The temperature sensitivity of arboviral disease extrinsic incubation periods: a systematic review
Listed in
This article is not in any list yet, why not save it to one of your lists.Abstract
Background
Arboviral diseases are an increasing global public health concern, driven by both human and environmental factors. A key parameter shaping transmission is the extrinsic incubation period (EIP)—the time between a mosquito acquiring a virus and becoming infectious—which is strongly influenced by temperature. However, the temperature–EIP relationship remains poorly characterized across arboviruses and mosquito species.
Methods
We conducted the first systematic review of laboratory studies evaluating temperature effects on EIP-related outcomes across all reported mosquito–arbovirus pairings. We searched three databases and extracted data on transmission efficiency (TE), applying linear regression models adjusted for diurnal temperature range and viral dose. Studies where TE could not be extracted were synthesized narratively.
Results
Our synthesis included 60 studies covering 17 arboviral diseases and 20 mosquito species. We found substantial heterogeneity in temperature effects on TE. While CHIKV, ZIKV, DENV, and WNV generally showed increased TE and shorter EIP at higher temperatures, many viruses—such as SINV, USUV, and BATV—exhibited no clear trends, often due to limited data and small sample sizes.
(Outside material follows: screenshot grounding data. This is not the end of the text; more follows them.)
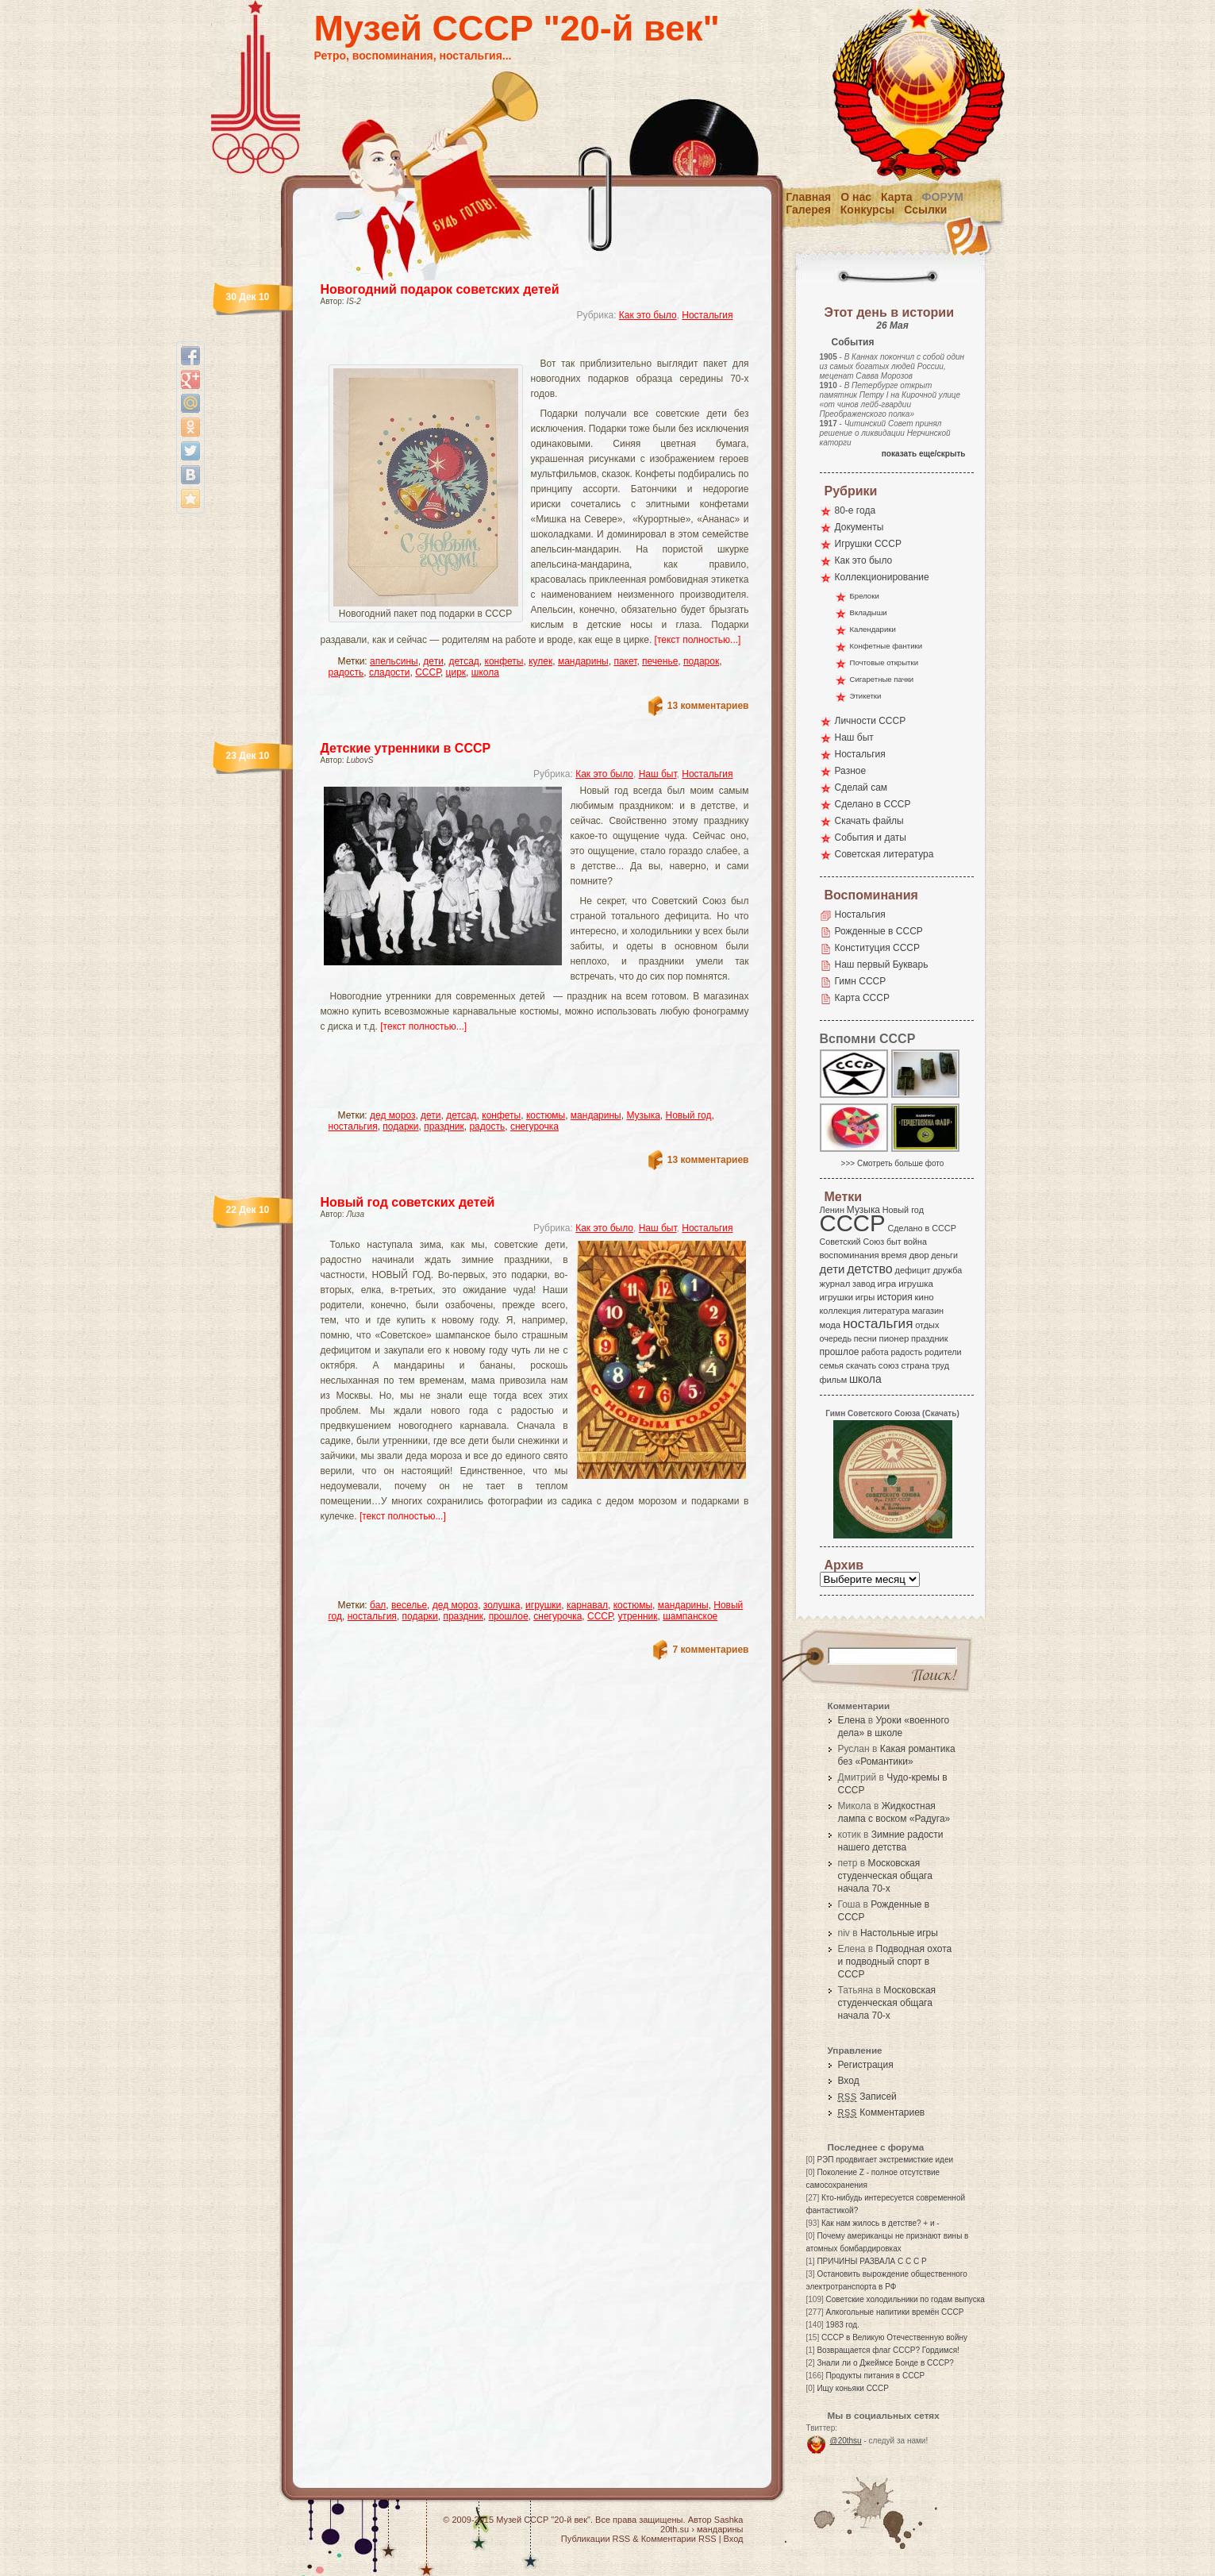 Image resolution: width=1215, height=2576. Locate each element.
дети (433, 661)
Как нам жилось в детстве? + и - (880, 2223)
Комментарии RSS (679, 2538)
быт (894, 1241)
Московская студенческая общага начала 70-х (885, 1876)
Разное (851, 770)
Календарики (873, 629)
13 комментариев (708, 705)
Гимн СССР (860, 981)
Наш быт (658, 774)
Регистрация (866, 2064)
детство (870, 1268)
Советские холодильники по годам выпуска (905, 2299)
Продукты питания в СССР (875, 2375)
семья (832, 1365)
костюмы (545, 1115)
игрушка (915, 1283)
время (893, 1255)
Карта (897, 197)
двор (919, 1255)
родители (943, 1352)
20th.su (674, 2529)
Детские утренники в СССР (406, 748)
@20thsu (846, 2440)
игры (865, 1297)
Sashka (729, 2519)
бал (378, 1605)
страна (915, 1365)
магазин (928, 1310)
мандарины (583, 661)
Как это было (648, 315)
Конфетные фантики (886, 645)
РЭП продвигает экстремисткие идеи (885, 2159)
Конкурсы (867, 209)
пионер (894, 1338)
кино (923, 1297)
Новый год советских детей (408, 1202)
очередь (836, 1338)
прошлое (509, 1616)
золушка (502, 1605)
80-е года (855, 510)
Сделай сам (861, 787)
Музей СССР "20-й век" (517, 28)
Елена (852, 1720)
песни (865, 1338)
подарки (400, 1126)
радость (346, 672)
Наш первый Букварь (882, 964)
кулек (540, 661)
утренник (637, 1616)
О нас (855, 197)
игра (887, 1283)
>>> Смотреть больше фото (892, 1163)
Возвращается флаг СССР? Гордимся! (888, 2350)
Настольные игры (899, 1933)
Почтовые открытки (884, 662)
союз (889, 1365)
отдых (927, 1325)
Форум (942, 197)
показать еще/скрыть (924, 453)
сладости (389, 672)
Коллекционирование (882, 577)
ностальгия (353, 1126)
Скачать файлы (869, 820)
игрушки (543, 1605)
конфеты (504, 661)
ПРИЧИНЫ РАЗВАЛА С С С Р (871, 2261)
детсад (464, 661)
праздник (444, 1126)
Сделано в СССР (873, 804)
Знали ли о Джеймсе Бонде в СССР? (885, 2362)
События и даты (870, 837)
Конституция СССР (878, 947)
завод (863, 1283)
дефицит (913, 1270)
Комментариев (881, 2112)
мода (830, 1325)
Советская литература (884, 854)
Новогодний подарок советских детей (440, 289)
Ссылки (925, 209)
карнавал (587, 1605)
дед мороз (392, 1115)
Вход (848, 2080)
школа (485, 672)
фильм (834, 1379)
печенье (660, 661)
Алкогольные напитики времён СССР (895, 2312)
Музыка (642, 1115)
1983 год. (842, 2324)
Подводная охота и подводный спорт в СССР (895, 1961)
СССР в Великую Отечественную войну (894, 2337)
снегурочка (534, 1126)
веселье (409, 1605)
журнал (835, 1283)
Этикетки (866, 695)
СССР (427, 672)
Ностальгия (707, 315)
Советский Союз (852, 1241)
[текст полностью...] (698, 639)
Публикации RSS (595, 2538)
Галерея (808, 209)
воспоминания (849, 1255)
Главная (808, 197)
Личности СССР (870, 720)
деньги (944, 1255)
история (895, 1297)
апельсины (394, 661)
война (914, 1241)
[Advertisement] (516, 346)
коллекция (840, 1310)
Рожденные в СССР (879, 931)
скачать (861, 1365)
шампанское (690, 1616)
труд (940, 1365)
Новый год (689, 1115)
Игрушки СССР (868, 543)
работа (874, 1352)
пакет (624, 661)
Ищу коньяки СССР (853, 2388)
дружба (947, 1270)
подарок (701, 661)
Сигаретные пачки (882, 679)
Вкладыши (868, 612)
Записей (867, 2096)
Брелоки (864, 595)
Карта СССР (862, 997)
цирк (456, 672)
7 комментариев (710, 1649)
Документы (859, 527)
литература (886, 1310) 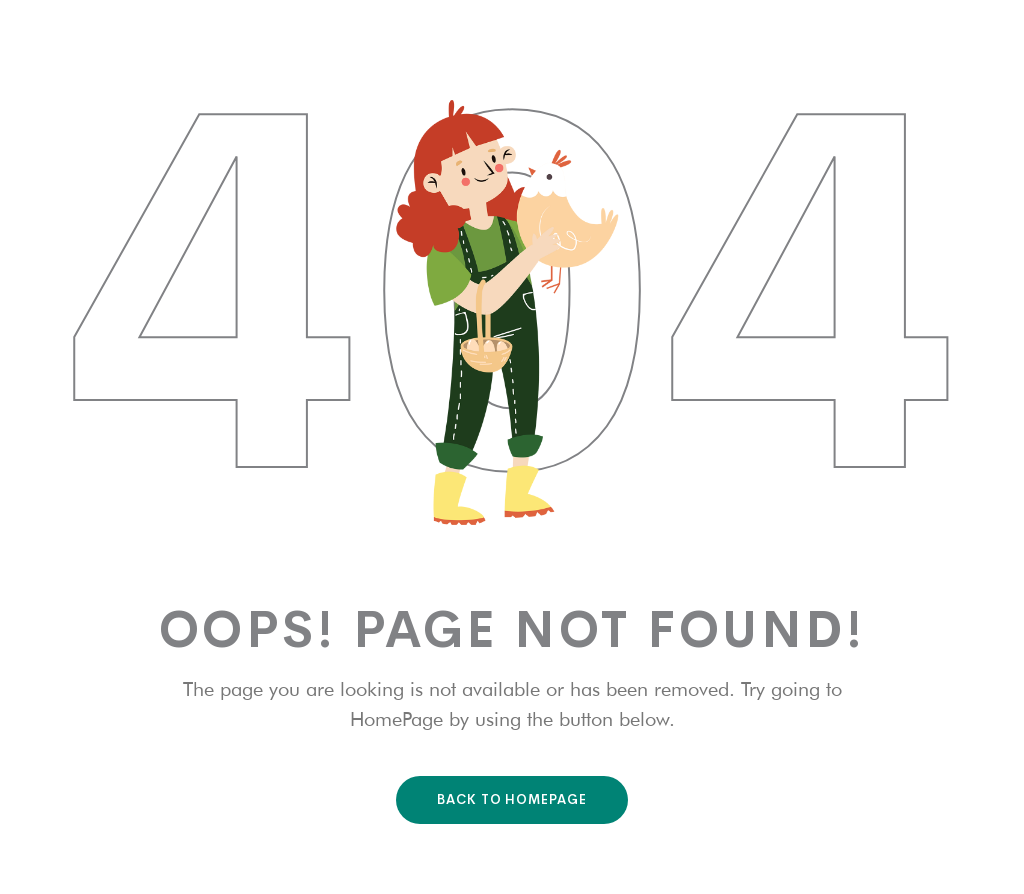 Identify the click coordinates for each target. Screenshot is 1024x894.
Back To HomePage (512, 799) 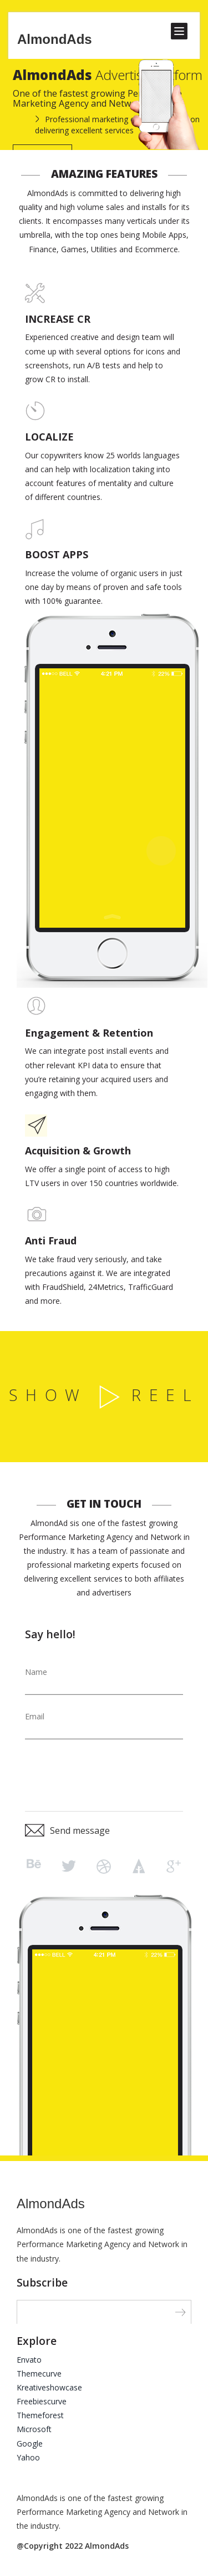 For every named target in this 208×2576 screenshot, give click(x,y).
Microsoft (34, 2429)
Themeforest (40, 2415)
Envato (29, 2359)
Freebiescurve (42, 2401)
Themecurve (39, 2373)
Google (30, 2443)
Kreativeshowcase (49, 2387)
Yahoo (28, 2457) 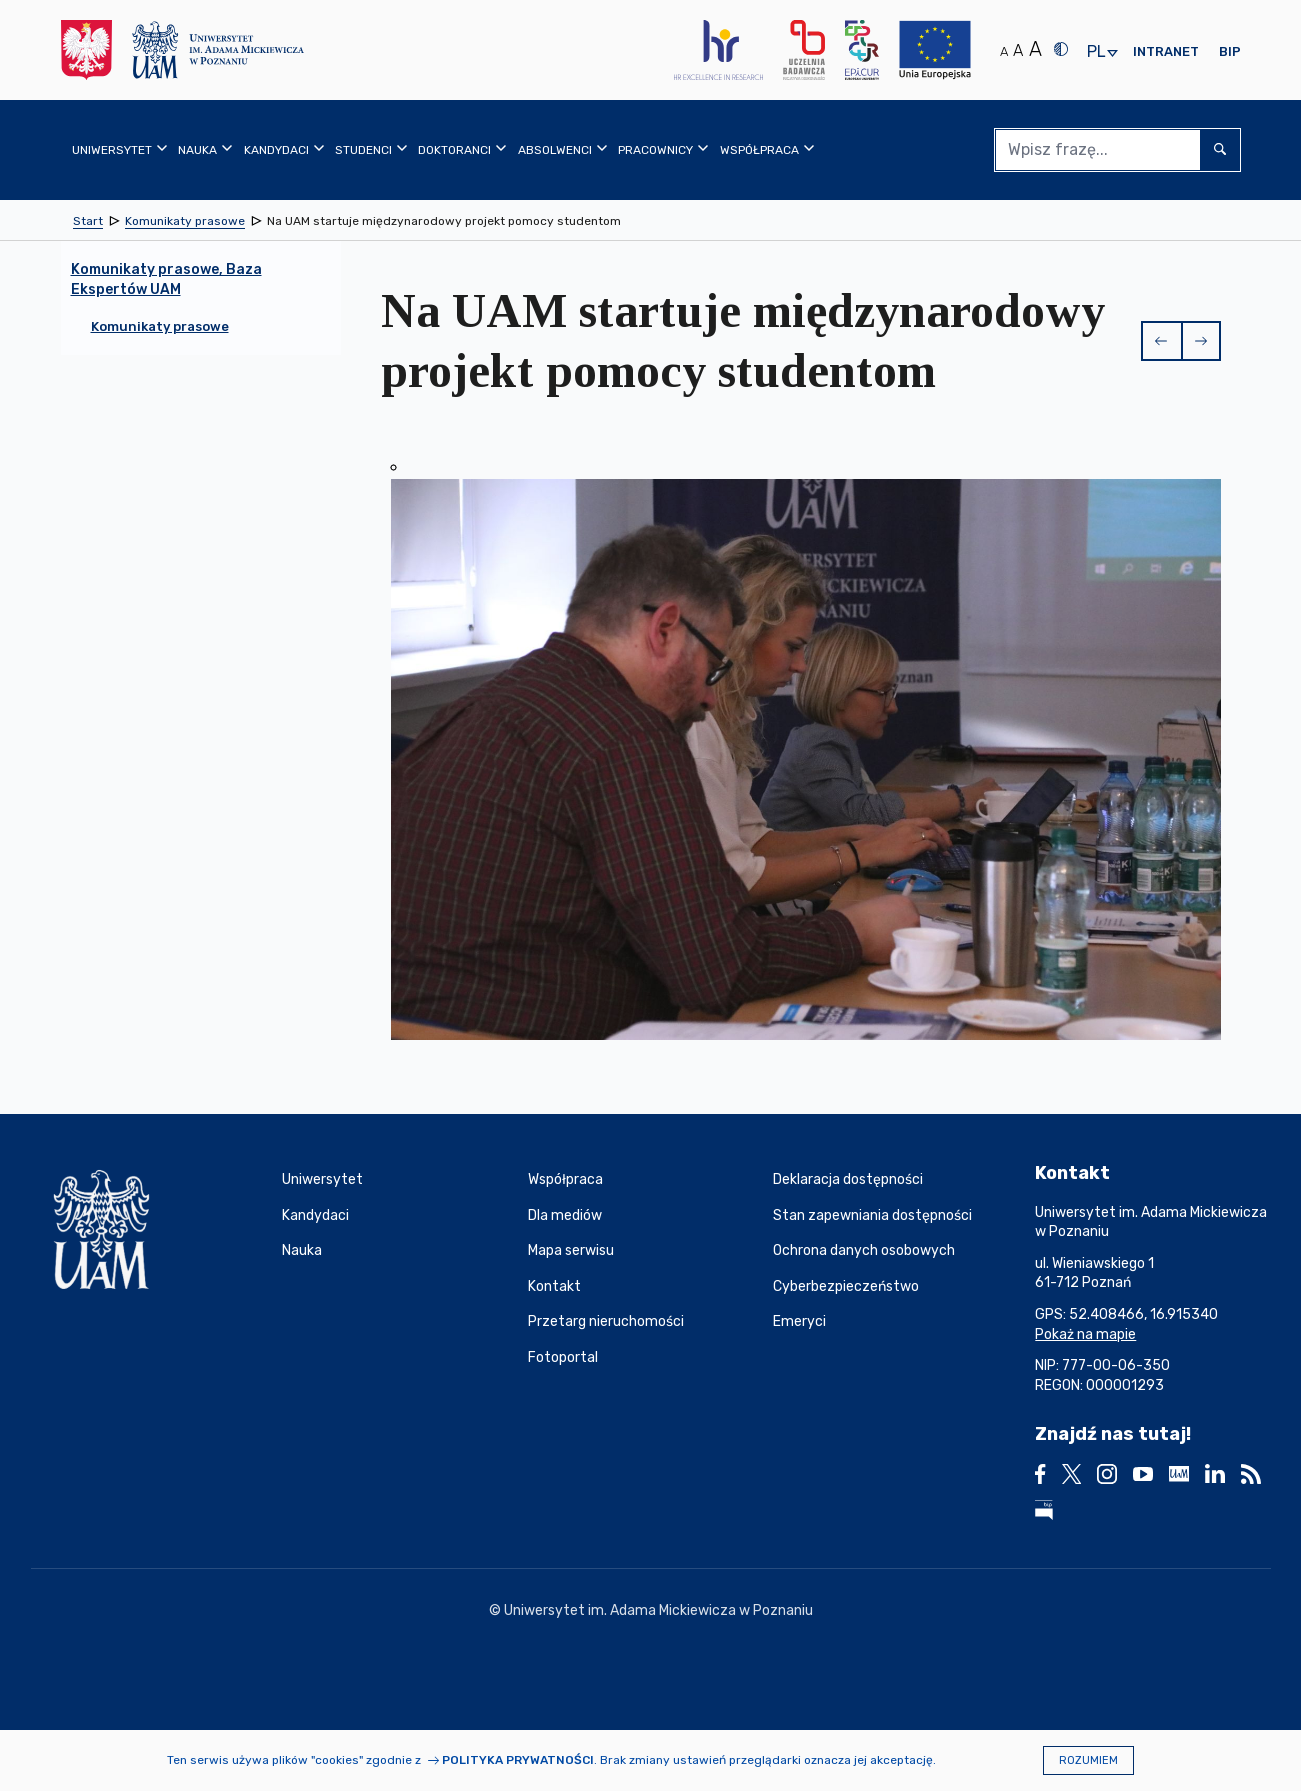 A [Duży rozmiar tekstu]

Even across different vectors of the same virus, findings varied widely, reflecting both biological differences and inconsistent experimental designs.
Conclusions
These findings reveal major gaps in our understanding of climate-sensitive arbovirus transmission. Standardization of vector competence experiments and expanded research on neglected viruses are urgently needed. Environmental cofactors beyond temperature—such as humidity and variability—should also be incorporated to improve modelling and support climate-resilient intervention strategies.
Author summary
The burden of disease caused by arboviruses is increasing globally, largely driven by rapid urbanization, climate change, and global mobility. The transmission dynamics of arboviruses are modulated by a parameter known as the extrinsic incubation period, which is driven by environmental factors, especially temperature. However, the extent and direction of this effect has not been well characterized for all viruses, as data is limited and has not been synthesized for many neglected tropical diseases. Our study is the first systematic review to examine the existing evidence of laboratory studies across all studied mosquito species and virus pairings and to provide a comprehensive dataset for future modelling studies. We find that there is significant heterogeneity, not only between viruses, but also within individual vector-virus combinations, and that many arboviruses show no temperature effect. Based on these results, we propose that existing research efforts be standardized, and further research is conducted on emerging and re-emerging arboviruses for better intervention strategies and modelling predictions.